WORK ITEM:
The answer should consist of all the records, written out word for word.

SUPPLIED INFORMATION:
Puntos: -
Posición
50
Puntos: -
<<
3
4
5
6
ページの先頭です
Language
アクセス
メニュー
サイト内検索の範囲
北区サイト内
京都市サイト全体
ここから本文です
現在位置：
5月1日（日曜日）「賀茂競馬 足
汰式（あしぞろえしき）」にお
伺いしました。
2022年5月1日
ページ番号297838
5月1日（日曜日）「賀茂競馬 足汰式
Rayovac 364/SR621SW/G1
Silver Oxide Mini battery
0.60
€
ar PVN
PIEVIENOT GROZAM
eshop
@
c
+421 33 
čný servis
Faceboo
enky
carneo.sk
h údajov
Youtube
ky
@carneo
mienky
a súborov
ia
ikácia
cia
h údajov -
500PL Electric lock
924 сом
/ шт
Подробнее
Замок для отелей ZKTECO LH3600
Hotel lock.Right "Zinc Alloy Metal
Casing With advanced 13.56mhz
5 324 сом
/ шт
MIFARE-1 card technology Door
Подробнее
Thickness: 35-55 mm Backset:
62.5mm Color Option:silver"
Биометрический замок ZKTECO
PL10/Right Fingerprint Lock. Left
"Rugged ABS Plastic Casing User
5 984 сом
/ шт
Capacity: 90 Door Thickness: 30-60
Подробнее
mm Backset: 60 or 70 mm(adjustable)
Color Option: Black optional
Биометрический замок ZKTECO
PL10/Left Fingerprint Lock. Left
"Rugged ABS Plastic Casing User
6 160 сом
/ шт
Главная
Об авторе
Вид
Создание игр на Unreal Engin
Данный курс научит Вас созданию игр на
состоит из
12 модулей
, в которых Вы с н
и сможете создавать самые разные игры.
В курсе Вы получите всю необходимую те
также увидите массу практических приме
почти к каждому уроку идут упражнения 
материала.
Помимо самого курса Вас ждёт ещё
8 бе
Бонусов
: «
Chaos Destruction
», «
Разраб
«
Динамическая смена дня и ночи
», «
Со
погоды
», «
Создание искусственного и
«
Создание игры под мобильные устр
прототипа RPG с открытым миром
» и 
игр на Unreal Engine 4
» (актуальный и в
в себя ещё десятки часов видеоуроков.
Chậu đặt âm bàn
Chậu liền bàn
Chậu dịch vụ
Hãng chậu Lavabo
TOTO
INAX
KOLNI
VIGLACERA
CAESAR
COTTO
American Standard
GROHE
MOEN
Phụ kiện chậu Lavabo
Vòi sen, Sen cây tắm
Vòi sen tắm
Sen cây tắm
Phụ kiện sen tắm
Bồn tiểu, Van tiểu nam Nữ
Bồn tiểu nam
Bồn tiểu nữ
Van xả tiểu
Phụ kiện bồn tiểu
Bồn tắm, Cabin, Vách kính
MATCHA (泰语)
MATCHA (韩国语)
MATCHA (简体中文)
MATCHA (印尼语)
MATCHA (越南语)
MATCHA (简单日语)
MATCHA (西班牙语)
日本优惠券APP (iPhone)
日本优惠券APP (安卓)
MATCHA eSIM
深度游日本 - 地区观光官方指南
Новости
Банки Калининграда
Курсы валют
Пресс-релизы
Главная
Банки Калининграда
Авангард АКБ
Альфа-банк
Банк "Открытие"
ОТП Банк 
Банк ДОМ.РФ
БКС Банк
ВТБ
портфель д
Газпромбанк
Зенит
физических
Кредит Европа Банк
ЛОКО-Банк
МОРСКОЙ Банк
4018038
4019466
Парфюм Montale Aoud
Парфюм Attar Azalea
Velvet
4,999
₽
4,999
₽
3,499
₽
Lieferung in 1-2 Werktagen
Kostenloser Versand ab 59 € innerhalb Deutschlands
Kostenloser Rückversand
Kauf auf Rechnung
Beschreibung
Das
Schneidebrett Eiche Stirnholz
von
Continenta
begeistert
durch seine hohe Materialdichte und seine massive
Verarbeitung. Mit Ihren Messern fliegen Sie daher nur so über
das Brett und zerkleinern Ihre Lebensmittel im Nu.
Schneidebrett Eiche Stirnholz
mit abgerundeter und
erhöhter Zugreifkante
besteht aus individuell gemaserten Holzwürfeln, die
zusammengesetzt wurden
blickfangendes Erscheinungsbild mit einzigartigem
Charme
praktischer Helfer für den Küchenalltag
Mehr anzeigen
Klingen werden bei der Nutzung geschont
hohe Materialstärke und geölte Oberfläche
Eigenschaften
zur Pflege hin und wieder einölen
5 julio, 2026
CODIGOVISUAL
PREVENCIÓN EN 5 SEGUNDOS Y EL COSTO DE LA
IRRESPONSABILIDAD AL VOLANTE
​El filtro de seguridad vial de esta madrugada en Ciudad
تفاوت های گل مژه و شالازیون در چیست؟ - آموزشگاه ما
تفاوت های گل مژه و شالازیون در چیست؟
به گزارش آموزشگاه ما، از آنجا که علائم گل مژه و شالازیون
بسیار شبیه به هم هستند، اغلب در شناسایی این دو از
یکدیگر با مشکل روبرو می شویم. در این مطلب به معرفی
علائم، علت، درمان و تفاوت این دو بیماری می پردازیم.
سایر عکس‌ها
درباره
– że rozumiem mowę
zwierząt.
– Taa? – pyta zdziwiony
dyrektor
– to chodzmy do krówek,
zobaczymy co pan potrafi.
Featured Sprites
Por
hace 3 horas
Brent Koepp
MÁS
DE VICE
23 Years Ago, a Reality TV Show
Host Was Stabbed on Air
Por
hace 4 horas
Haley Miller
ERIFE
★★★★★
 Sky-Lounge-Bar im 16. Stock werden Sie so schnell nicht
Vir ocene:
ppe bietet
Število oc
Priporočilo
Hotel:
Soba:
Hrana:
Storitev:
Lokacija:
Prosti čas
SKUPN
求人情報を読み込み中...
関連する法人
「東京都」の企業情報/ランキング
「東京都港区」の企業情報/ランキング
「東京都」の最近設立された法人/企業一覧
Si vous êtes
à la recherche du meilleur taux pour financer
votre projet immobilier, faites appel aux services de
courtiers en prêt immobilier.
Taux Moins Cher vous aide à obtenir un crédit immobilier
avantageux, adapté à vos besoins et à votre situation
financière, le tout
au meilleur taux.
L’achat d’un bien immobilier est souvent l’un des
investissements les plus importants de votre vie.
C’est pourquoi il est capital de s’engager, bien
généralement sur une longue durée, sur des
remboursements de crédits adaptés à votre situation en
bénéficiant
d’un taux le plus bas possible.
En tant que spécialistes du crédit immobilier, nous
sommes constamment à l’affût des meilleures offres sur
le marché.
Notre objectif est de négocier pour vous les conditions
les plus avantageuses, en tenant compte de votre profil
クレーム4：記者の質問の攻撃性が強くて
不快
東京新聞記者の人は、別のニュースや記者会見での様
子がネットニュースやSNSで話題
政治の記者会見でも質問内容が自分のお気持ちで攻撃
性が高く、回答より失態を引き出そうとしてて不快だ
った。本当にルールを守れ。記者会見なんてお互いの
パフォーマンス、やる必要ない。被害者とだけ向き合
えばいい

PROBLEM SOLUTION:
Puntos: -
Posición
50
Puntos: -
<<
3
4
5
6
ページの先頭です
Language
アクセス
メニュー
サイト内検索の範囲
北区サイト内
京都市サイト全体
ここから本文です
現在位置：
5月1日（日曜日）「賀茂競馬 足
汰式（あしぞろえしき）」にお
伺いしました。
2022年5月1日
ページ番号297838
5月1日（日曜日）「賀茂競馬 足汰式
Rayovac 364/SR621SW/G1
Silver Oxide Mini battery
0.60
€
ar PVN
PIEVIENOT GROZAM
eshop
@
c
+421 33 
čný servis
Faceboo
enky
carneo.sk
h údajov
Youtube
ky
@carneo
mienky
a súborov
ia
ikácia
cia
h údajov -
500PL Electric lock
924 сом
/ шт
Подробнее
Замок для отелей ZKTECO LH3600
Hotel lock.Right "Zinc Alloy Metal
Casing With advanced 13.56mhz
5 324 сом
/ шт
MIFARE-1 card technology Door
Подробнее
Thickness: 35-55 mm Backset:
62.5mm Color Option:silver"
Биометрический замок ZKTECO
PL10/Right Fingerprint Lock. Left
"Rugged ABS Plastic Casing User
5 984 сом
/ шт
Capacity: 90 Door Thickness: 30-60
Подробнее
mm Backset: 60 or 70 mm(adjustable)
Color Option: Black optional
Биометрический замок ZKTECO
PL10/Left Fingerprint Lock. Left
"Rugged ABS Plastic Casing User
6 160 сом
/ шт
Главная
Об авторе
Вид
Создание игр на Unreal Engin
Данный курс научит Вас созданию игр на
состоит из
12 модулей
, в которых Вы с н
и сможете создавать самые разные игры.
В курсе Вы получите всю необходимую те
также увидите массу практических приме
почти к каждому уроку идут упражнения 
материала.
Помимо самого курса Вас ждёт ещё
8 бе
Бонусов
: «
Chaos Destruction
», «
Разраб
«
Динамическая смена дня и ночи
», «
Со
погоды
», «
Создание искусственного и
«
Создание игры под мобильные устр
прототипа RPG с открытым миром
» и 
игр на Unreal Engine 4
» (актуальный и в
в себя ещё десятки часов видеоуроков.
Chậu đặt âm bàn
Chậu liền bàn
Chậu dịch vụ
Hãng chậu Lavabo
TOTO
INAX
KOLNI
VIGLACERA
CAESAR
COTTO
American Standard
GROHE
MOEN
Phụ kiện chậu Lavabo
Vòi sen, Sen cây tắm
Vòi sen tắm
Sen cây tắm
Phụ kiện sen tắm
Bồn tiểu, Van tiểu nam Nữ
Bồn tiểu nam
Bồn tiểu nữ
Van xả tiểu
Phụ kiện bồn tiểu
Bồn tắm, Cabin, Vách kính
MATCHA (泰语)
MATCHA (韩国语)
MATCHA (简体中文)
MATCHA (印尼语)
MATCHA (越南语)
MATCHA (简单日语)
MATCHA (西班牙语)
日本优惠券APP (iPhone)
日本优惠券APP (安卓)
MATCHA eSIM
深度游日本 - 地区观光官方指南
Новости
Банки Калининграда
Курсы валют
Пресс-релизы
Главная
Банки Калининграда
Авангард АКБ
Альфа-банк
Банк "Открытие"
ОТП Банк 
Банк ДОМ.РФ
БКС Банк
ВТБ
портфель д
Газпромбанк
Зенит
физических
Кредит Европа Банк
ЛОКО-Банк
МОРСКОЙ Банк
4018038
4019466
Парфюм Montale Aoud
Парфюм Attar Azalea
Velvet
4,999
₽
4,999
₽
3,499
₽
Lieferung in 1-2 Werktagen
Kostenloser Versand ab 59 € innerhalb Deutschlands
Kostenloser Rückversand
Kauf auf Rechnung
Beschreibung
Das
Schneidebrett Eiche Stirnholz
von
Continenta
begeistert
durch seine hohe Materialdichte und seine massive
Verarbeitung. Mit Ihren Messern fliegen Sie daher nur so über
das Brett und zerkleinern Ihre Lebensmittel im Nu.
Schneidebrett Eiche Stirnholz
mit abgerundeter und
erhöhter Zugreifkante
besteht aus individuell gemaserten Holzwürfeln, die
zusammengesetzt wurden
blickfangendes Erscheinungsbild mit einzigartigem
Charme
praktischer Helfer für den Küchenalltag
Mehr anzeigen
Klingen werden bei der Nutzung geschont
hohe Materialstärke und geölte Oberfläche
Eigenschaften
zur Pflege hin und wieder einölen
5 julio, 2026
CODIGOVISUAL
PREVENCIÓN EN 5 SEGUNDOS Y EL COSTO DE LA
IRRESPONSABILIDAD AL VOLANTE
​El filtro de seguridad vial de esta madrugada en Ciudad
تفاوت های گل مژه و شالازیون در چیست؟ - آموزشگاه ما
تفاوت های گل مژه و شالازیون در چیست؟
به گزارش آموزشگاه ما، از آنجا که علائم گل مژه و شالازیون
بسیار شبیه به هم هستند، اغلب در شناسایی این دو از
یکدیگر با مشکل روبرو می شویم. در این مطلب به معرفی
علائم، علت، درمان و تفاوت این دو بیماری می پردازیم.
سایر عکس‌ها
درباره
– że rozumiem mowę
zwierząt.
– Taa? – pyta zdziwiony
dyrektor
– to chodzmy do krówek,
zobaczymy co pan potrafi.
Featured Sprites
Por
hace 3 horas
Brent Koepp
MÁS
DE VICE
23 Years Ago, a Reality TV Show
Host Was Stabbed on Air
Por
hace 4 horas
Haley Miller
ERIFE
★★★★★
 Sky-Lounge-Bar im 16. Stock werden Sie so schnell nicht
Vir ocene:
ppe bietet
Število oc
Priporočilo
Hotel:
Soba:
Hrana:
Storitev:
Lokacija:
Prosti čas
SKUPN
求人情報を読み込み中...
関連する法人
「東京都」の企業情報/ランキング
「東京都港区」の企業情報/ランキング
「東京都」の最近設立された法人/企業一覧
Si vous êtes
à la recherche du meilleur taux pour financer
votre projet immobilier, faites appel aux services de
courtiers en prêt immobilier.
Taux Moins Cher vous aide à obtenir un crédit immobilier
avantageux, adapté à vos besoins et à votre situation
financière, le tout
au meilleur taux.
L’achat d’un bien immobilier est souvent l’un des
investissements les plus importants de votre vie.
C’est pourquoi il est capital de s’engager, bien
généralement sur une longue durée, sur des
remboursements de crédits adaptés à votre situation en
bénéficiant
d’un taux le plus bas possible.
En tant que spécialistes du crédit immobilier, nous
sommes constamment à l’affût des meilleures offres sur
le marché.
Notre objectif est de négocier pour vous les conditions
les plus avantageuses, en tenant compte de votre profil
クレーム4：記者の質問の攻撃性が強くて
不快
東京新聞記者の人は、別のニュースや記者会見での様
子がネットニュースやSNSで話題
政治の記者会見でも質問内容が自分のお気持ちで攻撃
性が高く、回答より失態を引き出そうとしてて不快だ
った。本当にルールを守れ。記者会見なんてお互いの
パフォーマンス、やる必要ない。被害者とだけ向き合
えばいい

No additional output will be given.